**About this task:**
Your answer must be an exact transcription of the data, with every picture omitted.

**Records for the task:**
|---|
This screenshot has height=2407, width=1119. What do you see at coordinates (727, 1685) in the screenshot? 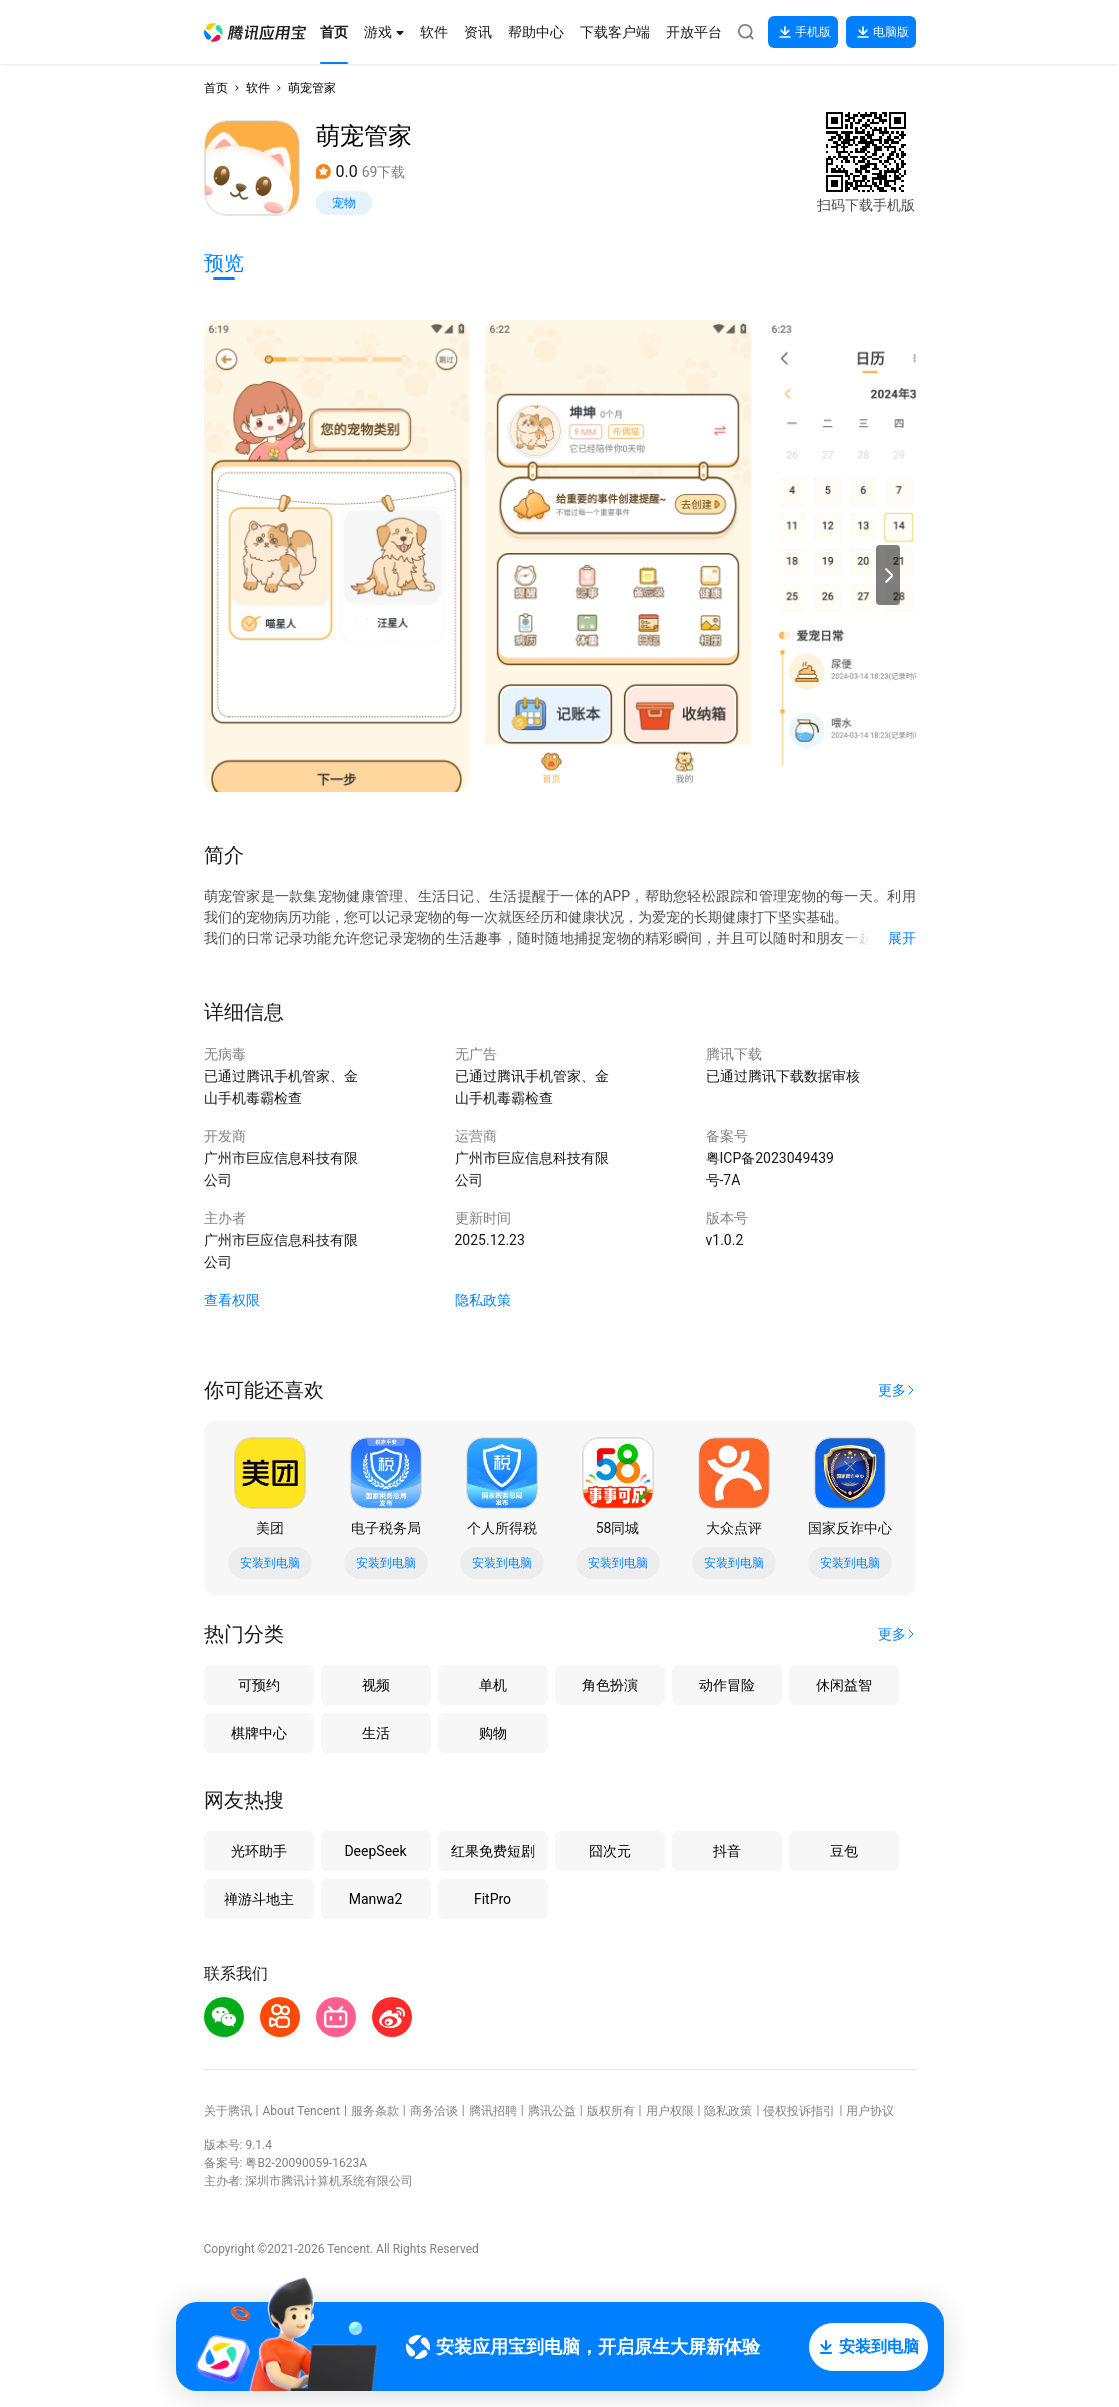
I see `动作冒险 [button]` at bounding box center [727, 1685].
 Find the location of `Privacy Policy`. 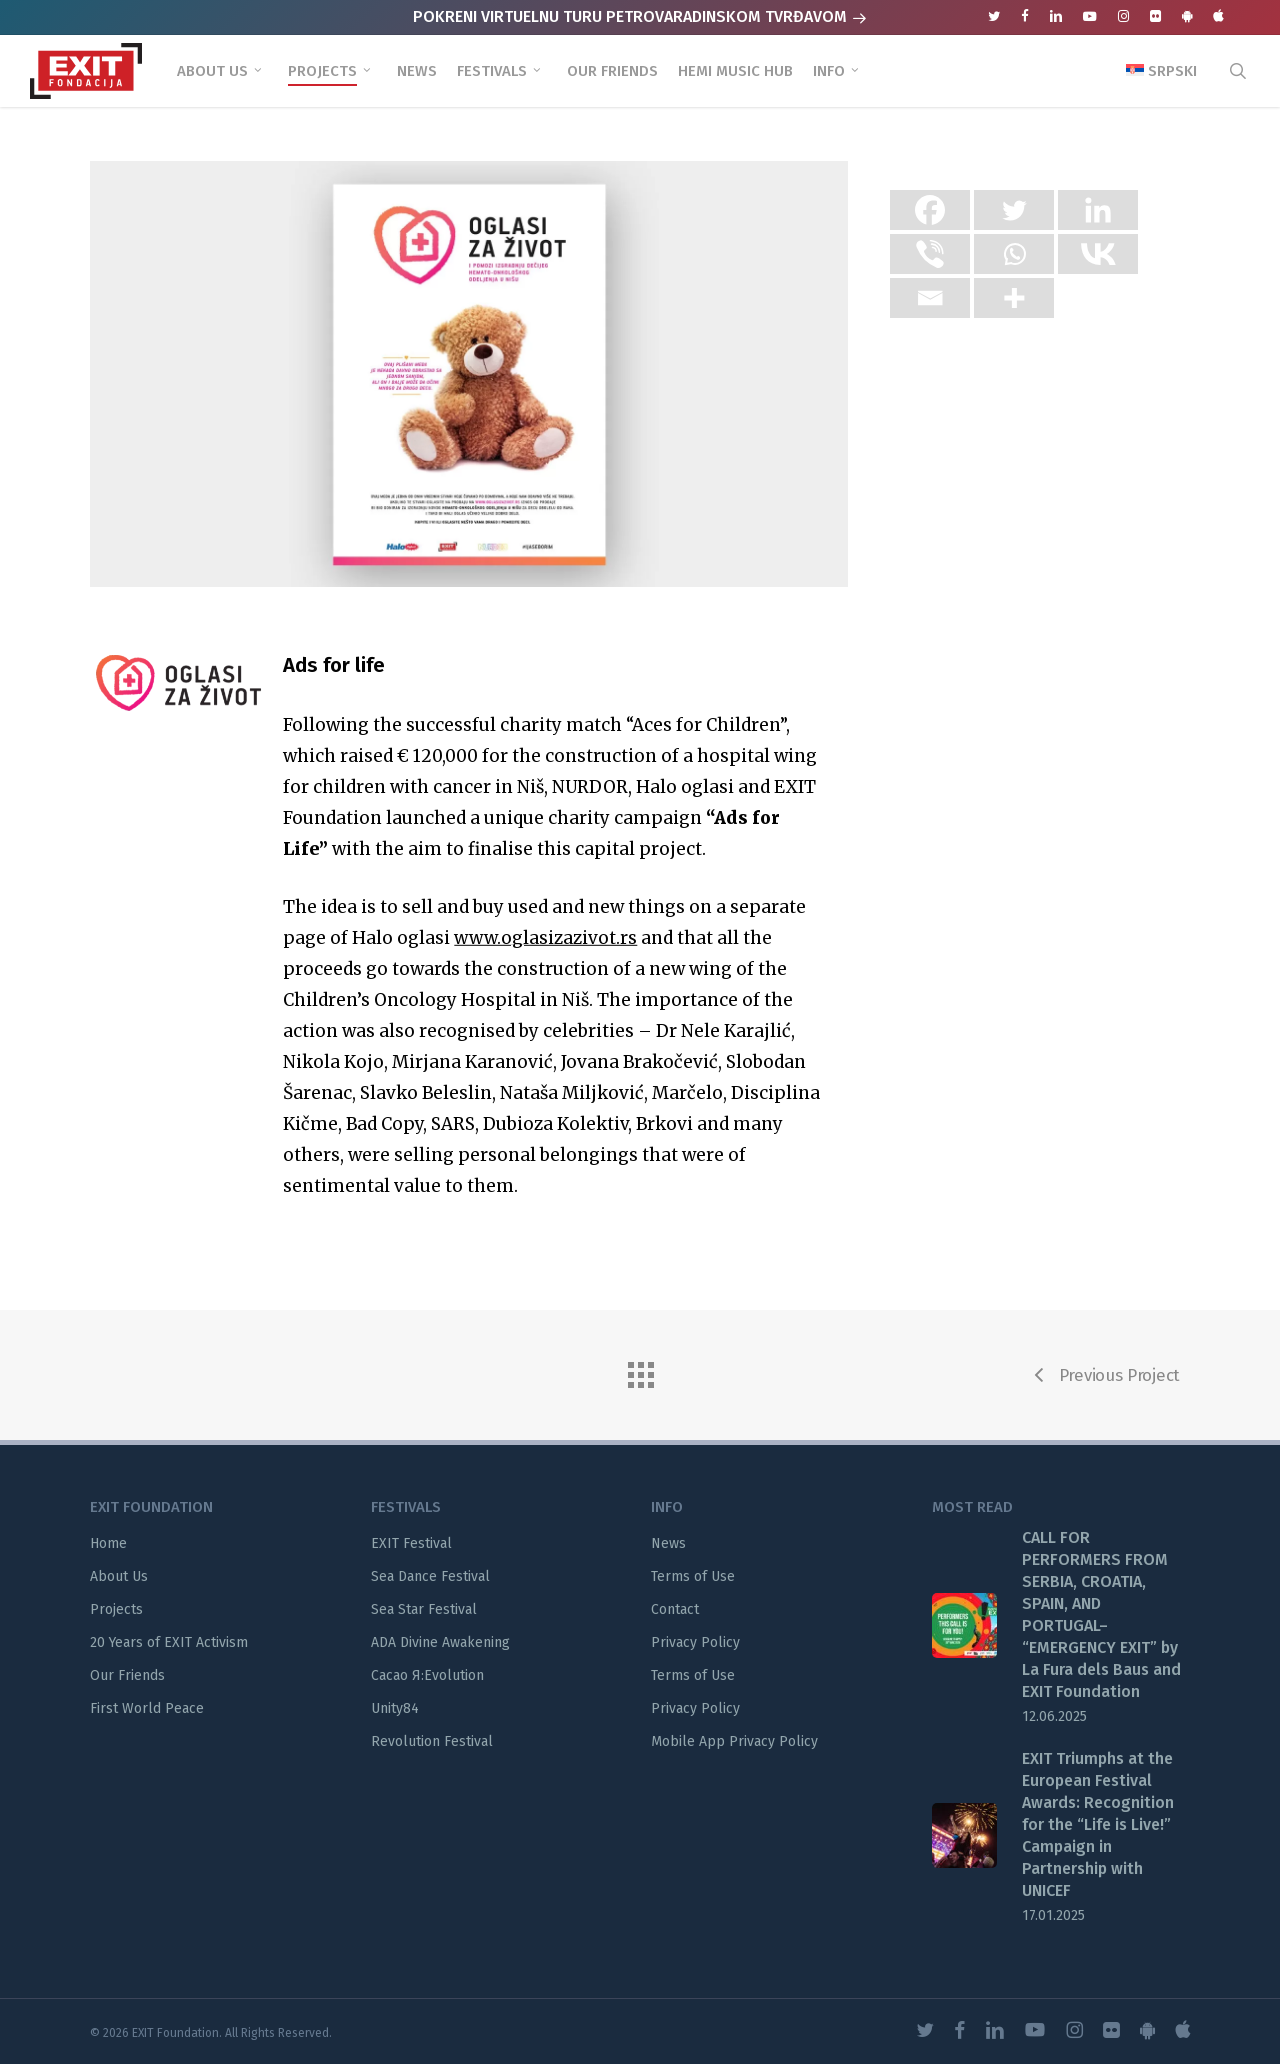

Privacy Policy is located at coordinates (695, 1642).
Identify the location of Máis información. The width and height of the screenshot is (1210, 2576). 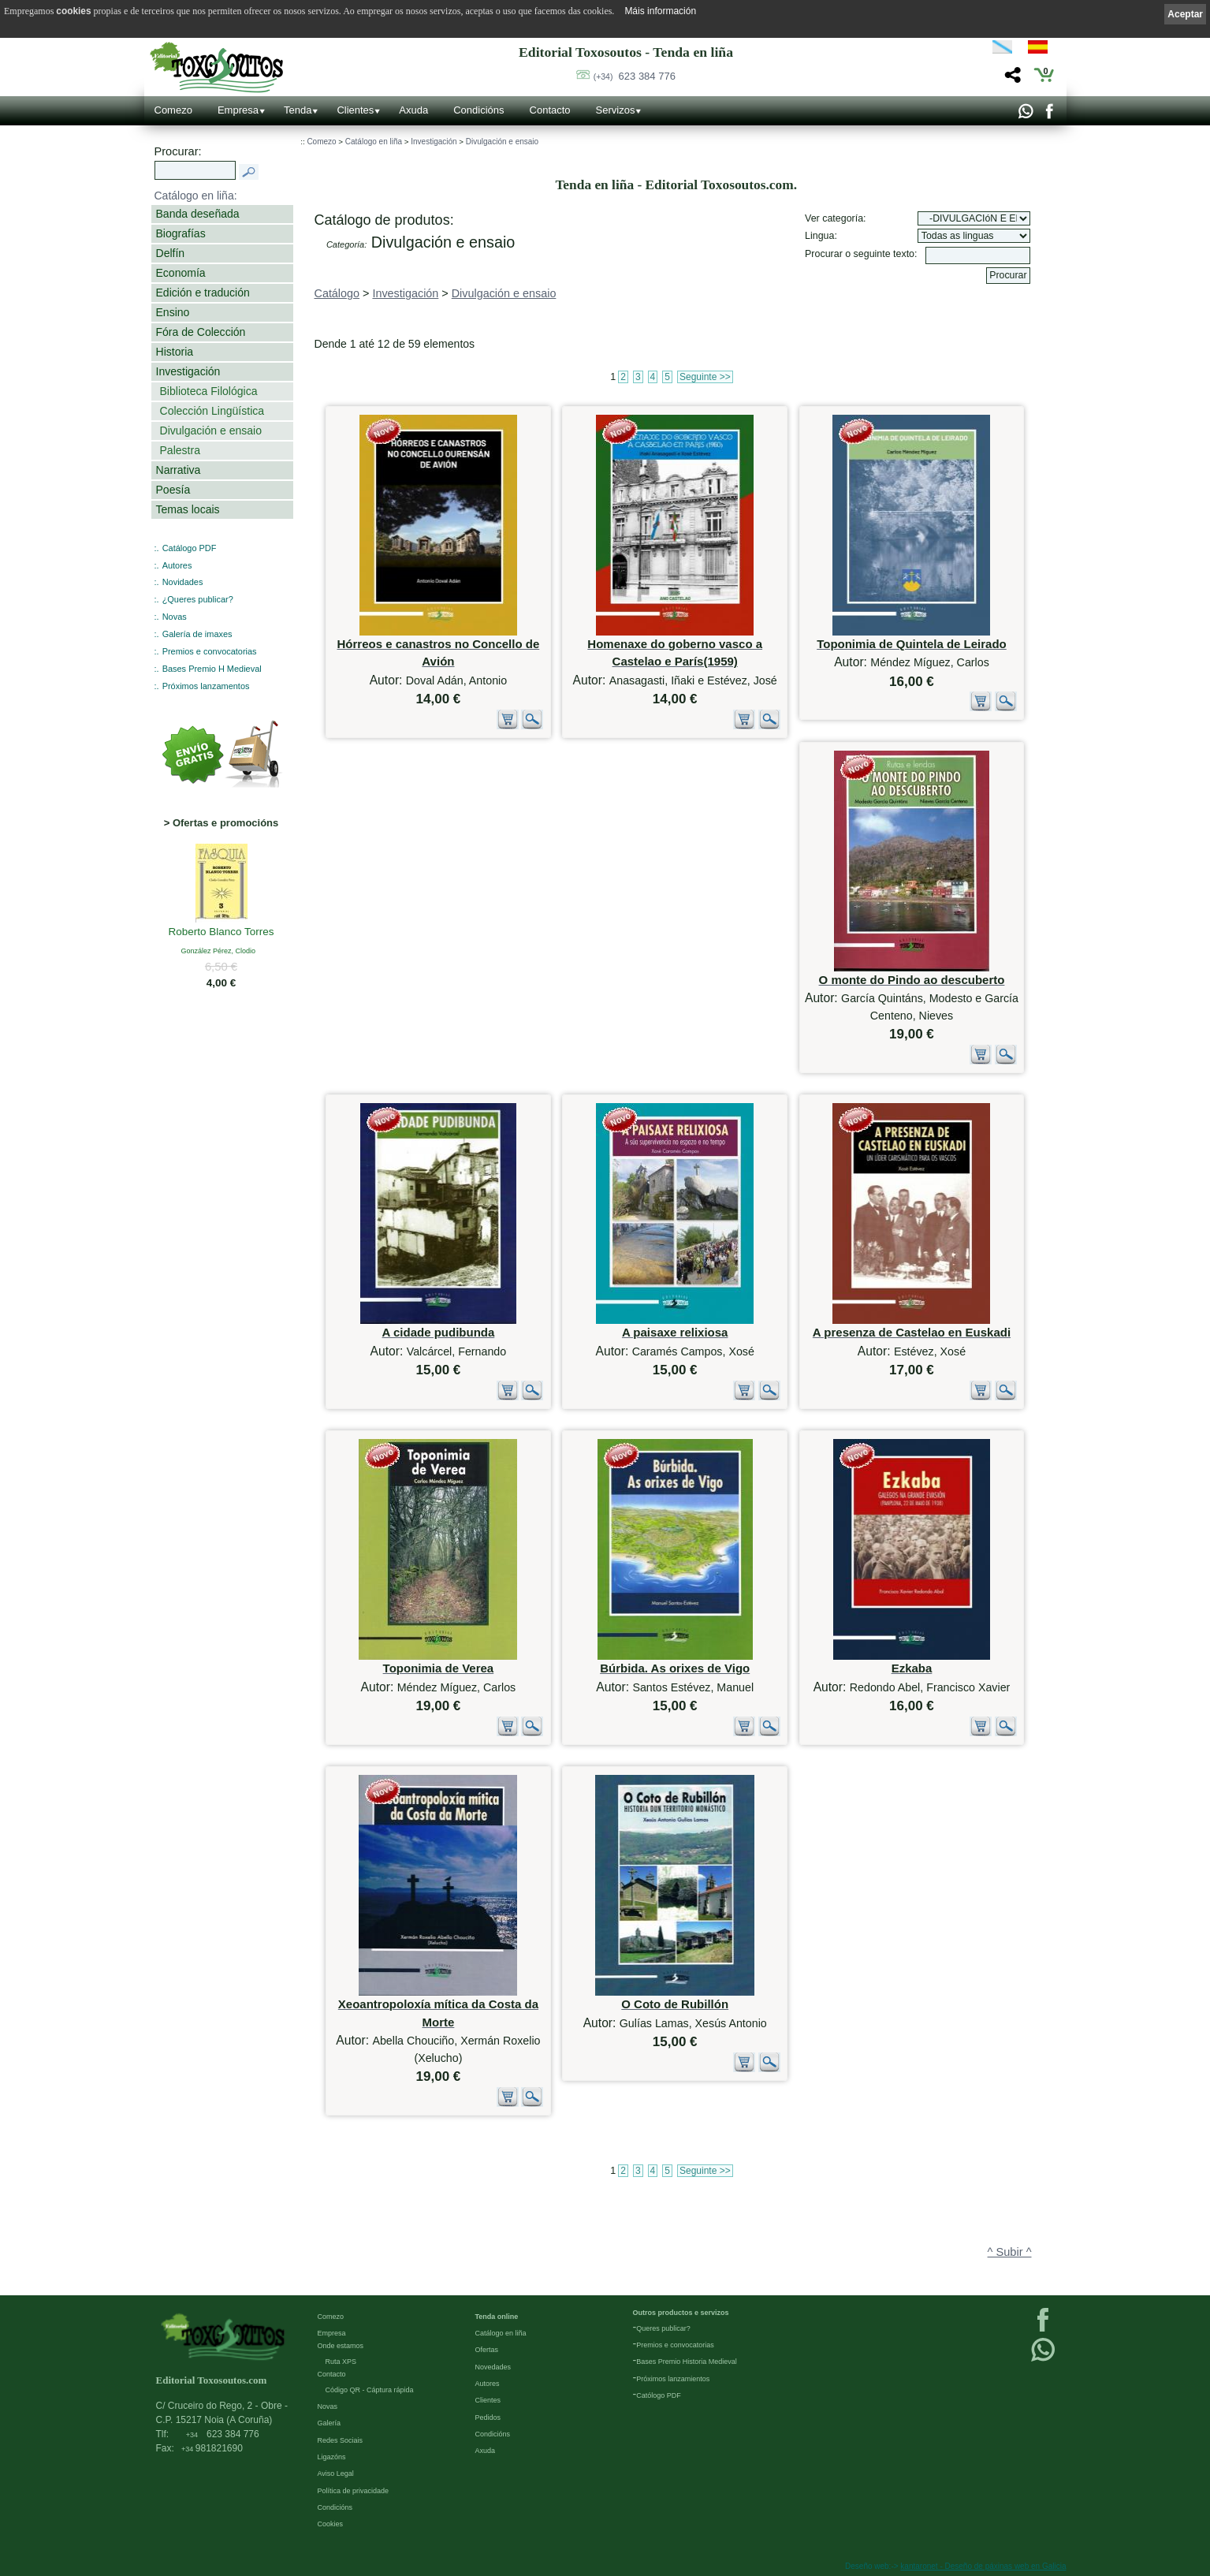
|---|
**Exercise solution:**
This screenshot has height=2407, width=1119. What do you see at coordinates (727, 1685) in the screenshot? 
I see `动作冒险 [button]` at bounding box center [727, 1685].
 Find the location of `Privacy Policy`. 

Privacy Policy is located at coordinates (695, 1642).
Identify the location of Máis información. The width and height of the screenshot is (1210, 2576). 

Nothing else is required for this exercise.